Fast forward to this summer and they called to ask to do a follow up. I was in the middle of moving but felt it was important for us to be a part of this so I said yes, we would be involved again. The follow up story was done. It wasn't perfect but I was too stressed with other things to be picky (I am sure the author was very grateful for that!). Because of their scheduling, pictures were not arranged until a few weeks ago. At that point I was sent a release form and asked to come up with a photo that defined my child. It could be him in sports, with his pump, in his favorite shirt--anything that defined him.
Being me, I missed reading the part that said, "a picture that defines your son". I was ready for the photographer to chose a site, take some pictures, and life would go on. Wrong. He called, I put him off for a bit because my brain was still not working well on that task. He is supposed to call back this week and set up a time and place. I am still at a loss.

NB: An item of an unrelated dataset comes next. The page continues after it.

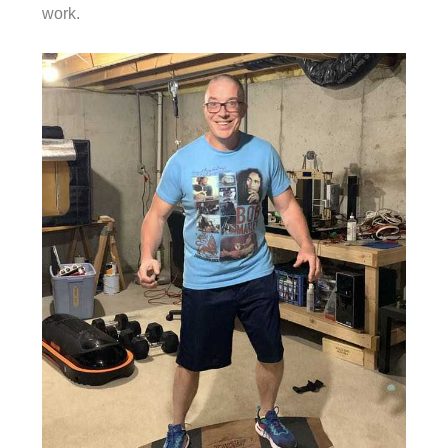
work.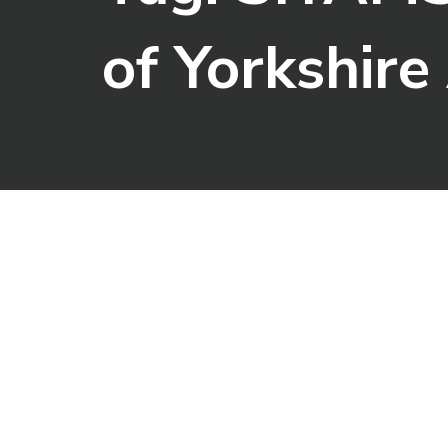
of Yorkshir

My son is not a swimmer, hockey player, race car driver, piano player or Indian chief. He is 13. He plays sports in school. He is bilingual. He takes his frustrations out on his new kickboxing bag. He lifts his dumb bells while playing XBox and texting his friends. In other words, he is a typical thirteen year old.
My son is not defined by his diabetes. His diabetes is just part of him. Testing is a necessary evil that he avoids. His pump is his best friend but their relationship is a quiet one. Its always with him, close by his side but he tends to keep it tucked out of sight. He will point out another person with diabetes in a room but will not engage them in a conversation. Diabetes isn't who he is, its just something that he lives with.
I think that is a healthy thing but it really doesn't help me with this photo session. Maybe we should just get pictures of him, with his dog on his lap, texting me...its not like that doesn't happen a lot in our life. Wish us luck! When asked for his input, my son's response was "Idk". Yep, him and his cell phone may well be the picture of choice!